Seis meses de Suíça

Pois é... Se passaram somente 6 meses, mas tem horas que eu penso que se passaram anos. Principalmente quando olho pra paisagem branca lá fora, e aquele domingo ensolarado e quente em que chegamos com 7 malas parece tão distante. A vida aqui realmente entrou no eixo. Temos nossa rotina, temos alguns amigos, tenho minhas atividades. E tenho saudades, muitas saudades. Sinto saudade dos meus pais, do meu bebê, dos meus amigos, da comida. Da vida agitada de São Paulo. De não precisar me programar para ir ao mercado, de saber que posso encontrar tudo aberto a qualquer hora, de saber que tenho pessoas queridas a alguns minutos de distância. 

Antes de vir li muito sobre a dor que é partir e ver a vida sem você seguir normalmente. Não tenho sofrido disso. Percebo sim que as coisas acontecem, que as pessoas se reúnem, viagens, festas, e eu acompanho a distância. Mas não tenho me sentido triste por isso. Triste fiquei de não estar ao lado de uma grande amiga em seu casamento, de não ter podido abraçar outra que ficou grávida, de ainda não ter carregado a recém nascida Paola. Mas fico me lembrando que a vida em SP é tão corrida, que outras pessoas que estão por lá ainda não seguraram a Paola no colo, só viram o ultrassom da grávida por foto e não foram ao casamento. Então você percebe que estando aqui ou lá, a vida segue pra todo mundo, e ta tudo bem. 

Agora o que me pegou de jeito mesmo foi ver gente se afastar, aparentemente, por não concordar ou entender minha decisão. Ou não saber lidar com ela. Amigas queridas, próximas, que simplesmente sumiram. Que não perguntam da minha vida, que não demonstram o menor interesse para saber como estou. Que simplesmente me relegaram ao status de conhecida. Mas mais uma vez, pergunto: o que eu posso fazer? Eu tentei manter contato, tentei faze-las partes da minha nova vida. E depois de muito me frustrar, entendi que até as amizades tem ciclos, e as vezes eles se encerram.

Agora olhando pro lado de cá, eu digo que a fase crítica da adaptação já passou, a fase de estranhar as coisas como elas são aqui, de me irritar. Agora, já aprendi a dançar no ritmo. Entendi que tudo fecha pra almoço, que no sábado tudo fecha as 16h, e aos domingos com sorte acho algo aberto na estação central. Aprendi a me programar. Aprendi também a baixar a régua em alguns quesitos. A casa aqui não é tão limpa como era no Brasil, sabe? Mas e qual o problema? Nenhum. Limpo uma coisa aqui hoje, outra ali amanhã, e boa. Não tem casa brilhando nenhum dia da semana.

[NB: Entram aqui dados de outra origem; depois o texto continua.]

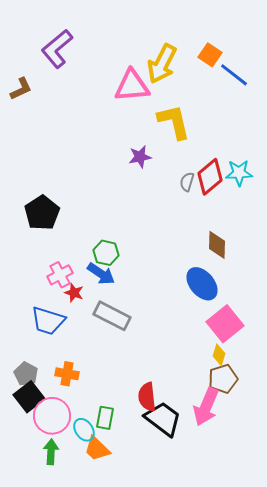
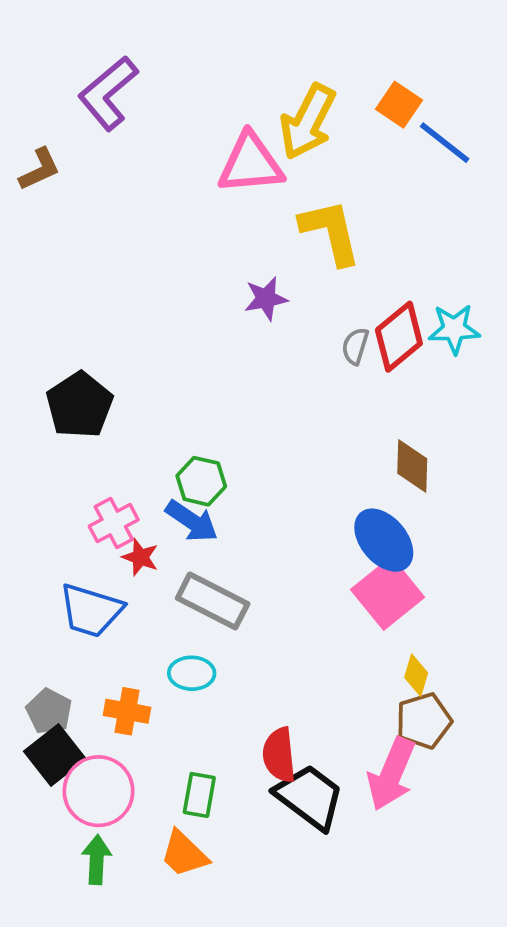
pink square: (225, 324) -> (388, 593), moved
cyan ellipse: (84, 430) -> (192, 673), moved, turned -55

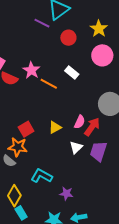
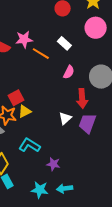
pink star: (31, 70) -> (24, 39), turned 30
pink semicircle: (80, 122) -> (69, 72), moved
yellow triangle: (55, 127) -> (25, 111), moved
red arrow: (92, 127) -> (82, 99), turned 138

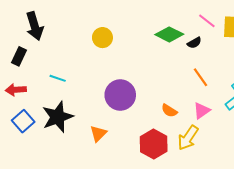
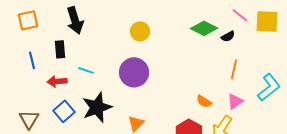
black rectangle: (19, 56) -> (60, 49), turned -30
orange line: (201, 77) -> (234, 69), turned 48
cyan line: (58, 78) -> (86, 70), moved
purple circle: (120, 95) -> (134, 72), moved

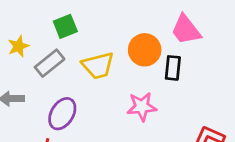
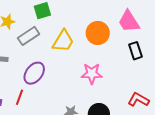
yellow trapezoid: (98, 66) -> (63, 41), turned -50
black rectangle: (173, 68) -> (136, 51), moved, turned -30

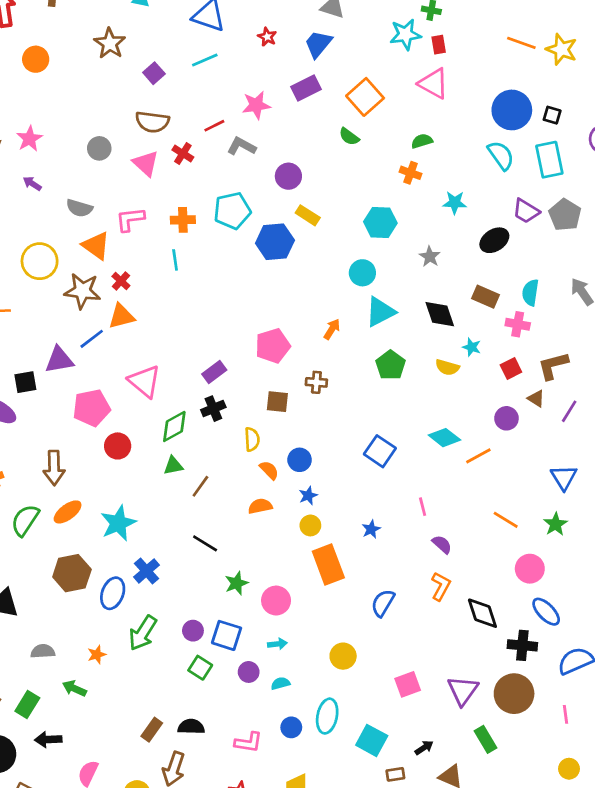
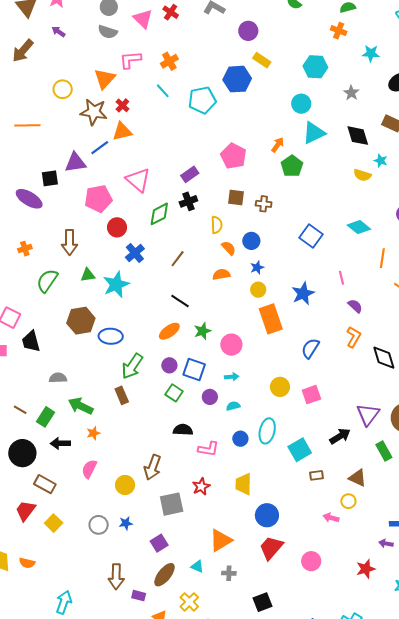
gray semicircle: (79, 208) -> (108, 32), moved
cyan pentagon: (232, 211) -> (202, 100), moved
orange cross: (183, 220) -> (169, 61), turned -30
orange triangle: (96, 246) -> (105, 79), turned 35
cyan line: (175, 260) -> (163, 91), turned -35
yellow circle: (40, 261) -> (63, 89), size x0.7
pink pentagon: (273, 346) -> (234, 156), turned -30
green pentagon: (391, 365) -> (292, 166), moved
brown cross: (316, 382) -> (264, 204), moved
orange line: (478, 456) -> (382, 258), moved, turned -54
green triangle: (173, 466) -> (88, 275), moved
orange ellipse: (68, 512) -> (169, 331), moved
blue star: (371, 529) -> (303, 294), size x1.6
blue cross: (147, 571) -> (135, 253), moved
blue ellipse: (113, 593) -> (111, 336), turned 70
orange star: (97, 655) -> (93, 433), moved
pink square: (408, 684) -> (311, 395), moved
green arrow: (74, 688) -> (81, 406), size x1.4
black semicircle: (191, 727) -> (183, 430), moved
brown rectangle: (152, 730) -> (122, 395), moved, turned -60
cyan square: (372, 740) -> (300, 450), turned 30
black arrow: (424, 748) -> (340, 436), moved, size x1.5

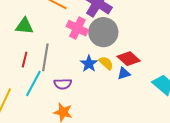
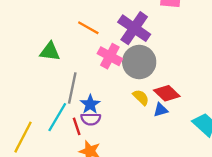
red line: (25, 60) -> (77, 126), moved, turned -35
blue star: (89, 64) -> (90, 104), moved

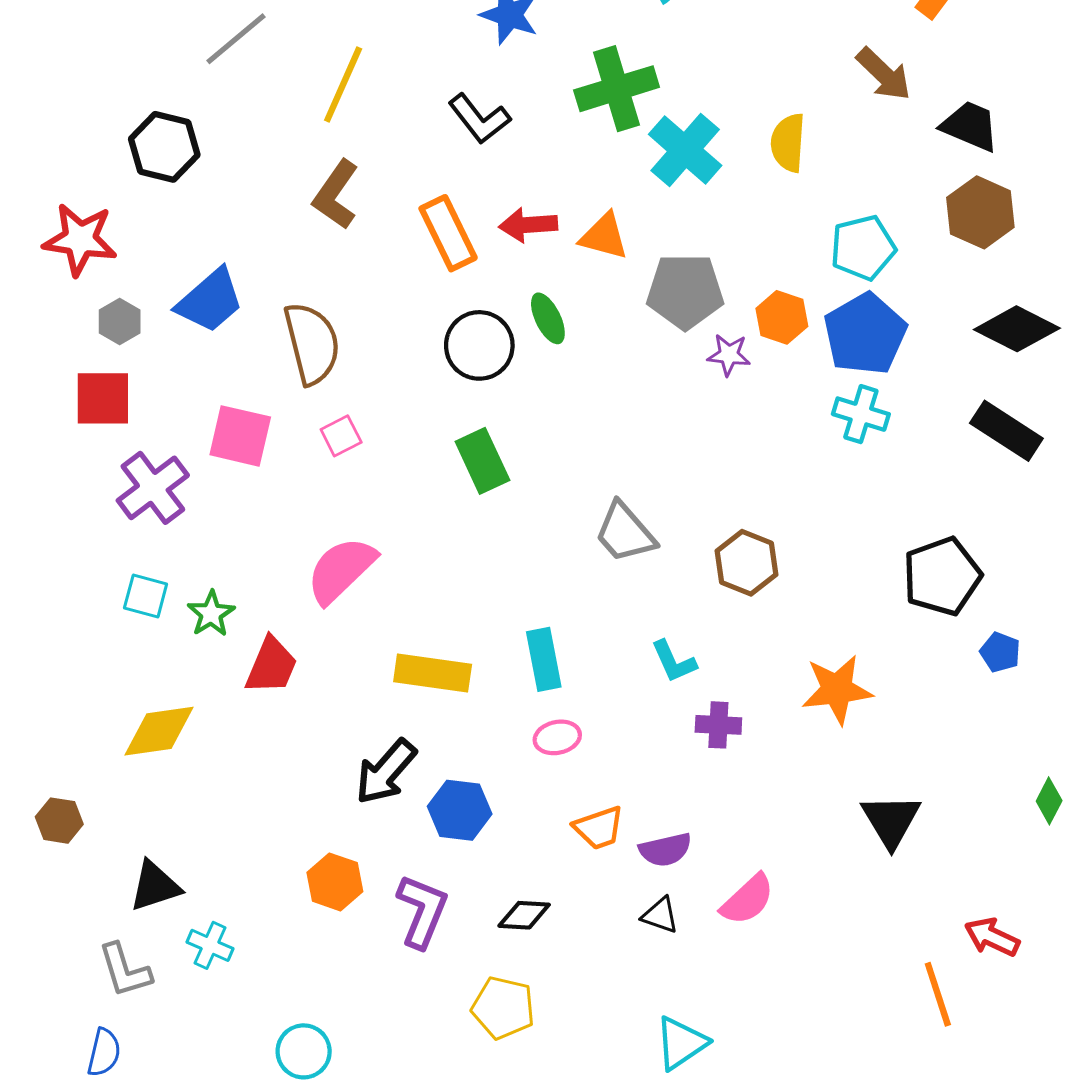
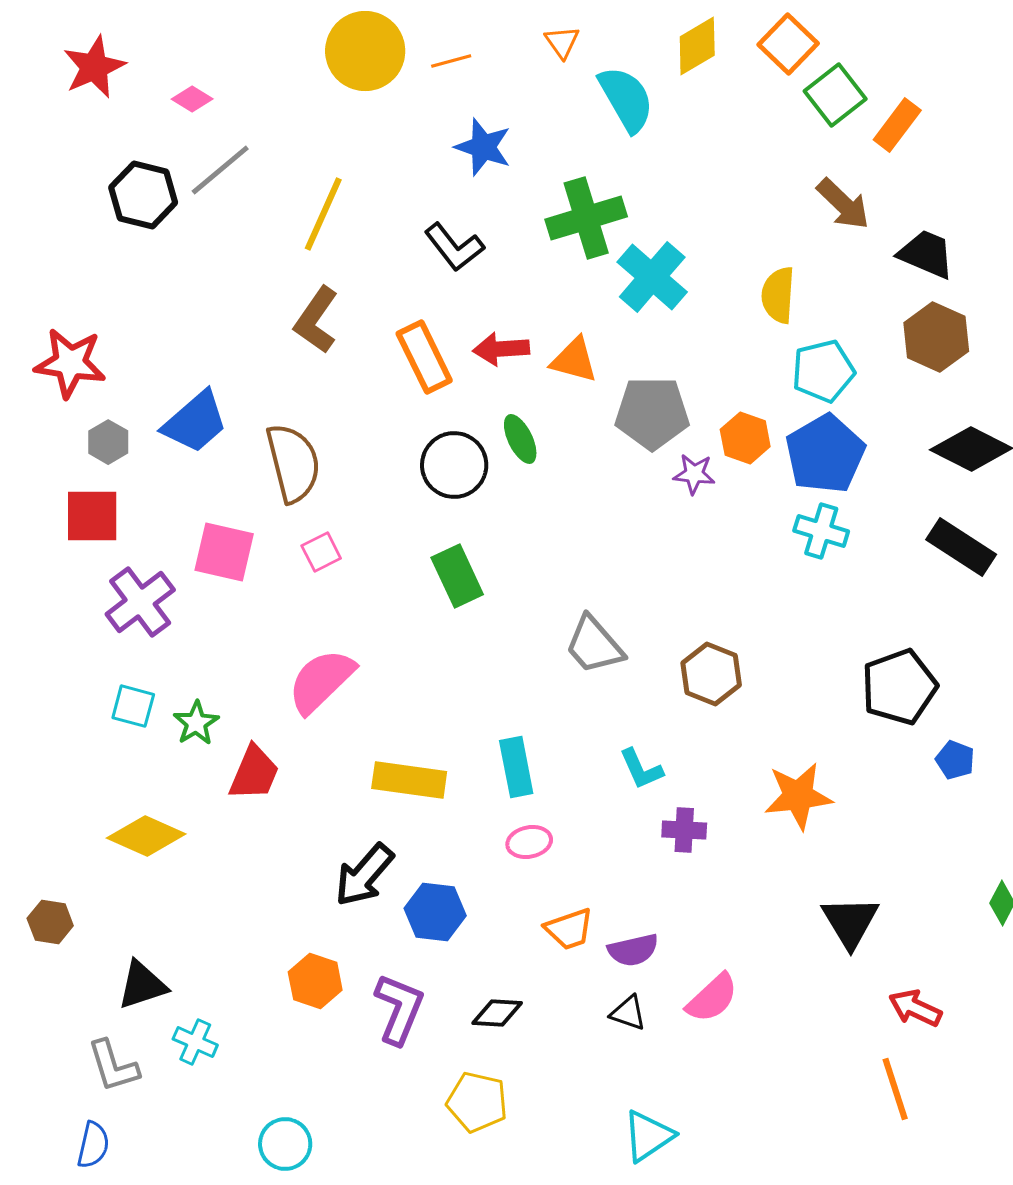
yellow semicircle: (788, 143) -> (778, 295), moved
black hexagon: (164, 147) -> (143, 195), moved
yellow diamond: (159, 731) -> (146, 836), turned 32
red arrow: (992, 937) -> (915, 1008), moved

E ok, vida que segue.

Depois de espernear um pouco, acostumei com o fato de que certas mordomias que minha vida de classe média paulistana acabaram. Manicure a cada dez dias? Não. Alias, dado o custo das coisas aqui na Suíça, nem uma vez por mês, nem nunca. Pedir comida em casa? Não. Sair pra restaurante dia sim dia não? Nem pensar. Faxineira? Muito menos. Por outro lado, já me acostumei a outras regalias, rs: andar sozinha a qualquer hora do dia e da noite, não me lembrar como é ficar parada no trânsito, poder usar e abusar do transporte público sem qualquer chateação, não ter que ter um carro. A balança mostra que nesses aspectos todos, por enquanto, estou ganhando mais, muito mais, do que perdendo.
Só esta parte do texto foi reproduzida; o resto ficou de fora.